Sarah Sockbeson, Penobscot, returned to demonstrate the detailed process of fancy basketmaking on the lawn at Jordan Pond House.
Molly Neptune Parker, Passamaquoddy, treated audiences at the Jordan Pond House to samples of traditional Passamaquoddy recipes.
Gina Brooks, Maliseet, works in many art forms, including pen and ink, acrylic paint, ash baskets, quillwork, moosehair embroidery, and countless more.
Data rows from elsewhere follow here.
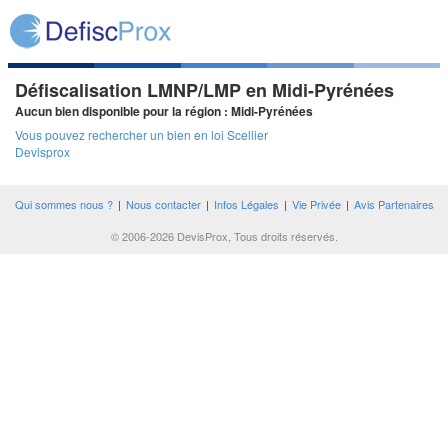
Défiscalisation LMNP/LMP en Midi-Pyrénées
Aucun bien disponible pour la région : Midi-Pyrénées
Vous pouvez rechercher un bien en loi Scellier
Devisprox
Qui sommes nous ?
|
Nous contacter
|
Infos Légales
|
Vie Privée
|
Avis Partenaires
© 2006-2026 DevisProx, Tous droits réservés.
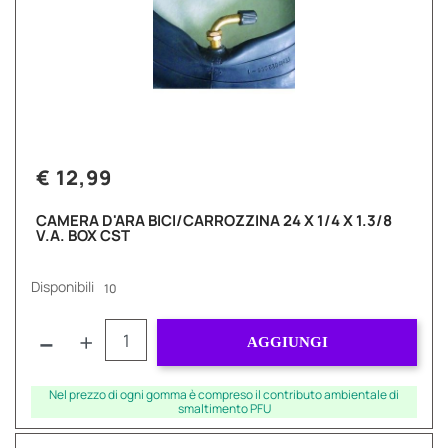
€ 12,99
CAMERA D'ARA BICI/CARROZZINA 24 X 1/4 X 1.3/8
V.A. BOX CST
Disponibili
10
Quantità
AGGIUNGI
Nel prezzo di ogni gomma è compreso il contributo ambientale di
smaltimento PFU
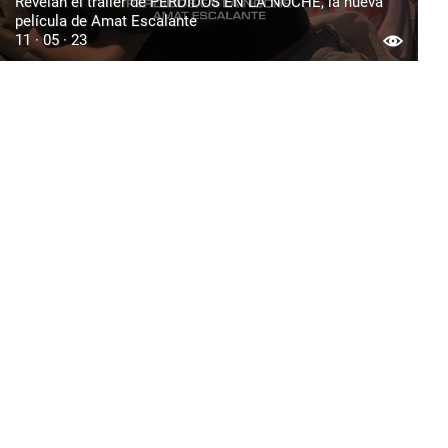
Revelan el trailer de PERDIDOS EN LA NOCHE, la nueva
película de Amat Escalante
11 · 05 · 23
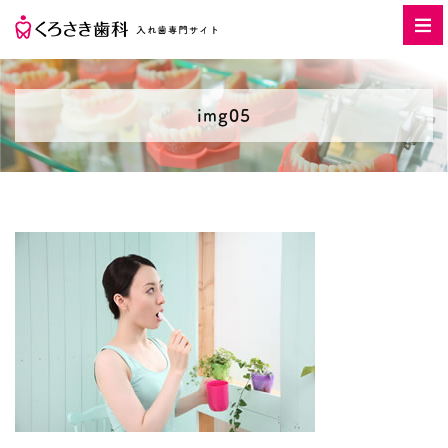
img05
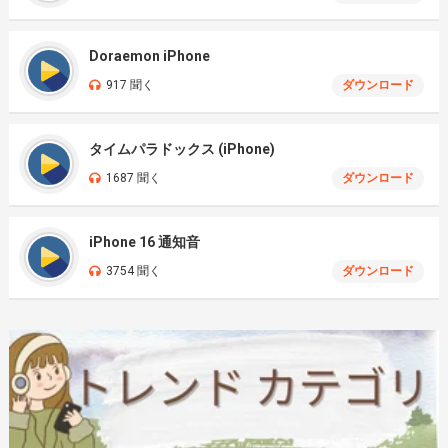
Doraemon iPhone
917 聞く
ダウンロード
タイムパラドックス (iPhone)
1687 聞く
ダウンロード
iPhone 16 通知音
3754 聞く
ダウンロード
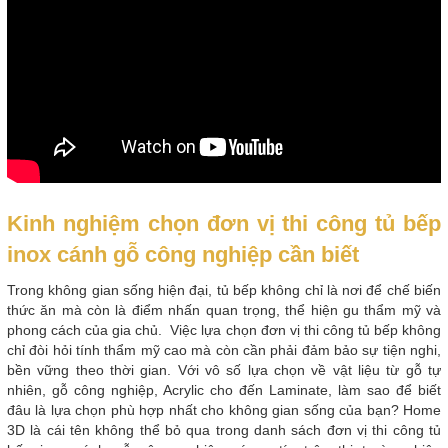
Kinh nghiệm chọn đơn vị thi công tủ bếp
inox cánh gỗ công nghiệp cần biết
Trong không gian sống hiện đại, tủ bếp không chỉ là nơi để chế biến
thức ăn mà còn là điểm nhấn quan trọng, thể hiện gu thẩm mỹ và
phong cách của gia chủ. Việc lựa chọn đơn vị thi công tủ bếp không
chỉ đòi hỏi tính thẩm mỹ cao mà còn cần phải đảm bảo sự tiện nghi,
bền vững theo thời gian. Với vô số lựa chọn về vật liệu từ gỗ tự
nhiên, gỗ công nghiệp, Acrylic cho đến Laminate, làm sao để biết
đâu là lựa chọn phù hợp nhất cho không gian sống của bạn? Home
3D là cái tên không thể bỏ qua trong danh sách đơn vị thi công tủ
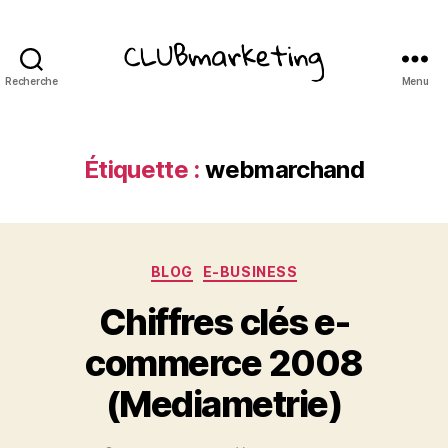
Recherche
Menu
ClubMarketing
Étiquette :
webmarchand
Catégories
BLOG
E-BUSINESS
Chiffres clés e-
commerce 2008
(Mediametrie)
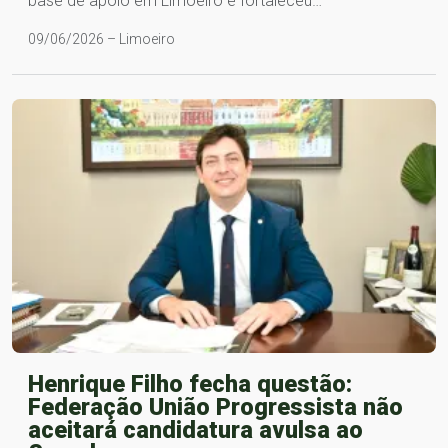
base de apoio em Limoeiro e fortaleceu…
09/06/2026 – Limoeiro
Henrique Filho fecha questão:
Federação União Progressista não
aceitará candidatura avulsa ao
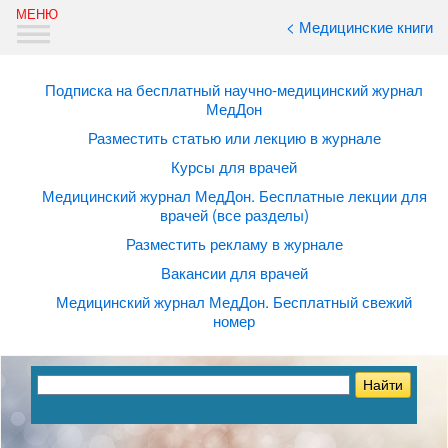
< Медицинские книги
Подписка на бесплатный научно-медицинский журнал
МедДон
Разместить статью или лекцию в журнале
Курсы для врачей
Медицинский журнал МедДон. Бесплатные лекции для
врачей (все разделы)
Разместить рекламу в журнале
Вакансии для врачей
Медицинский журнал МедДон. Бесплатный свежий
номер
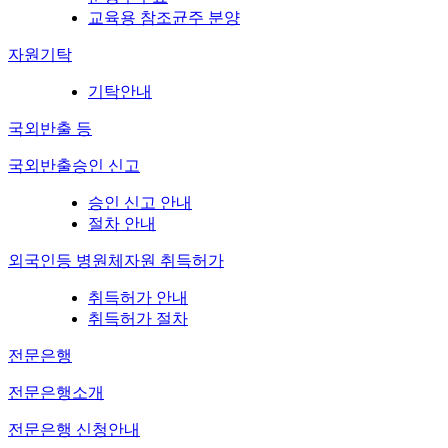
교육용 참조균주 분양
자원기탁
기탁안내
국외반출 등
국외반출승인 신고
승인 신고 안내
절차 안내
외국인등 병원체자원 취득허가
취득허가 안내
취득허가 절차
전문은행
전문은행소개
전문은행 신청안내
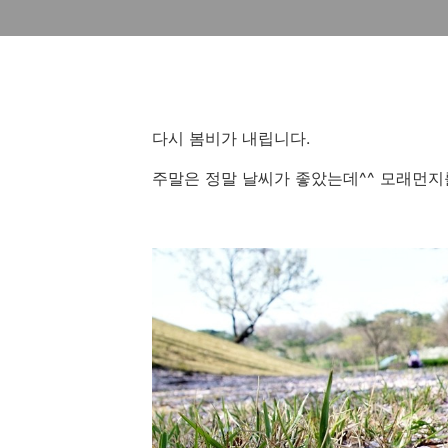
다시 봄비가 내립니다.
주말은 정말 날씨가 좋았는데^^ 모래먼지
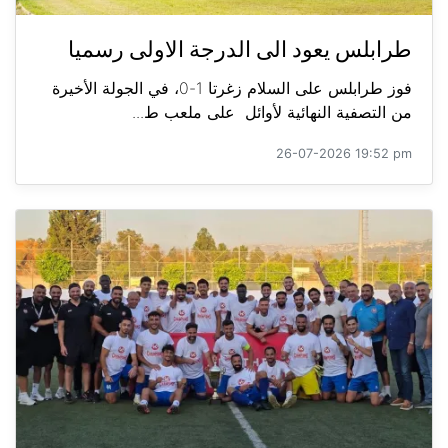
طرابلس يعود الى الدرجة الاولى رسميا
فوز طرابلس على السلام زغرتا 1-0، في الجولة الأخيرة
من التصفية النهائية لأوائل على ملعب ط...
26-07-2026 19:52 pm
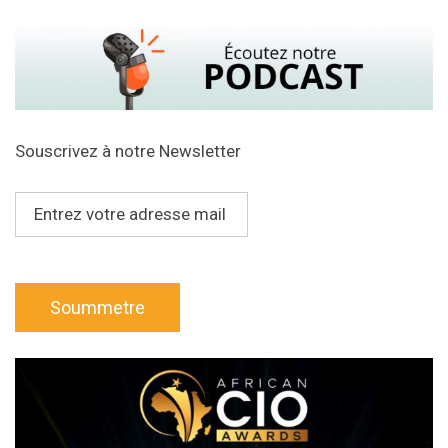
Souscrivez à notre Newsletter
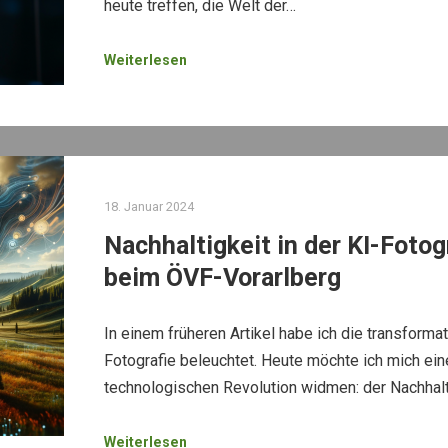
heute treffen, die Welt der…
Weiterlesen
18. Januar 2024
Nachhaltigkeit in der KI-Fotog
beim ÖVF-Vorarlberg
In einem früheren Artikel habe ich die transformat
Fotografie beleuchtet. Heute möchte ich mich ei
technologischen Revolution widmen: der Nachhalt
Weiterlesen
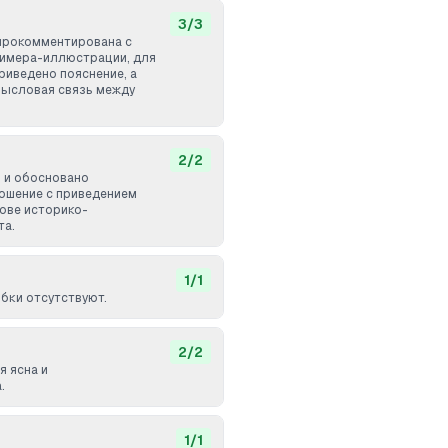
3
/
3
прокомментирована с
римера-иллюстрации, для
риведено пояснение, а
мысловая связь между
2
/
2
 и обосновано
ошение с приведением
нове историко-
та.
1
/
1
бки отсутствуют.
2
/
2
я ясна и
.
1
/
1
She demonstrated her wide-ranging work over the course of a week as part of an artist-in-residence program at both Sieur de Monts Spring and the Schoodic section of the Park.
Gerald “Butch” Jacobs, Passamaquoddy, returned to demonstrate the traditional Passamaquoddy method of ash preparation that thoroughly captivated visitors.
An extra special program to help celebrate the Acadia Centennial was the Transformer Tales: Stories of the Dawnland performance put on by the Penobscot Theatre Company in collaboration with the Penobscot Nation. Part of their youth theater program involved both Wabanaki and non-Native students, and the performance interpreted Wabanaki oral traditions in a blend of Penobscot and English. It was hosted in the spectacular 1932 Criterion Theatre, relocated from Blackwoods Campground due to weather.
Annual favorite Burnurwurbskek Singers, a Penobscot men’s drum group, wrapped up the season from the top of Cadillac Mountain.
This program series was made possible through the generous support of Dawnland, LLC and Acadia National Park.